# Make Your Own iPad Stand...



## Sucker4Romance (Sep 20, 2009)

I was looking on youtube and came across this video. Absolutely ingenious.


----------



## Someone Nameless (Jul 12, 2009)

It's clever but I wonder when or how you would ever use it in a stand like that.  You certainly couldn't type on it like that.


----------



## rho (Feb 12, 2009)

it would be good if you were just reading or watching a movie -- and it is cheap enough to just make one and have it in your bag so if you were out and about you could set it up quick at a table


----------



## Someone Nameless (Jul 12, 2009)

I've never noticed adhesive felt but of course I've never looked for it either.  If you had your iPad in a skin or case you wouldn't even have to go to all that trouble.


----------



## Sucker4Romance (Sep 20, 2009)

Yeah I thought this would be a great temporary stand for those waiting to order there perfect case/stand.
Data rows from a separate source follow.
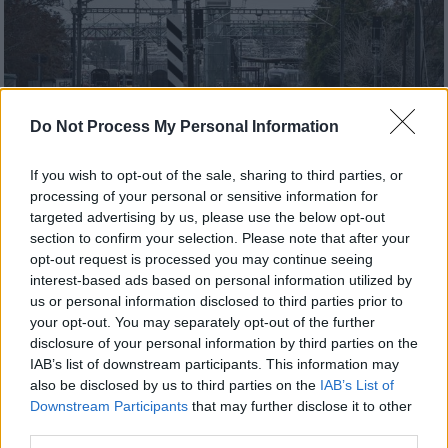
Do Not Process My Personal Information
If you wish to opt-out of the sale, sharing to third parties, or
processing of your personal or sensitive information for
Ελλάδα
|
08.03.2025 17:34
targeted advertising by us, please use the below opt-out
Hellenic Train: Από την Κυριακή (9/3)
section to confirm your selection. Please note that after your
opt-out request is processed you may continue seeing
διακοπή δρομολογίων σε
interest-based ads based on personal information utilized by
Αλεξανδρούπολη-Ορμένιο και
us or personal information disclosed to third parties prior to
Αλεξανδρούπολη-Ορεστιάδα
your opt-out. You may separately opt-out of the further
disclosure of your personal information by third parties on the
Η γραμμή Αλεξανδρούπολη-Ορμένιο και
IAB’s list of downstream participants. This information may
Αλεξανδρούπολη-Ορεστιάδα θα
also be disclosed by us to third parties on the
IAB’s List of
εξυπηρετηθεί με λεωφορεία
Downstream Participants
that may further disclose it to other
third parties.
We are all playing the waiting game in terms of iPad accessories.


----------



## DD (Nov 9, 2008)

Does anyone know where to buy the clear lucite stands?  I don't think he mentions that.


----------



## hsuthard (Jan 6, 2010)

You can find them at office supply stores.

I'm using photo frame easels for now.


----------



## meljackson (Nov 19, 2008)

I got one at walmart. I just use it as is with my iPad in a case. 

Melissa


----------



## DD (Nov 9, 2008)

Thanks, hsuthard and Melissa!


----------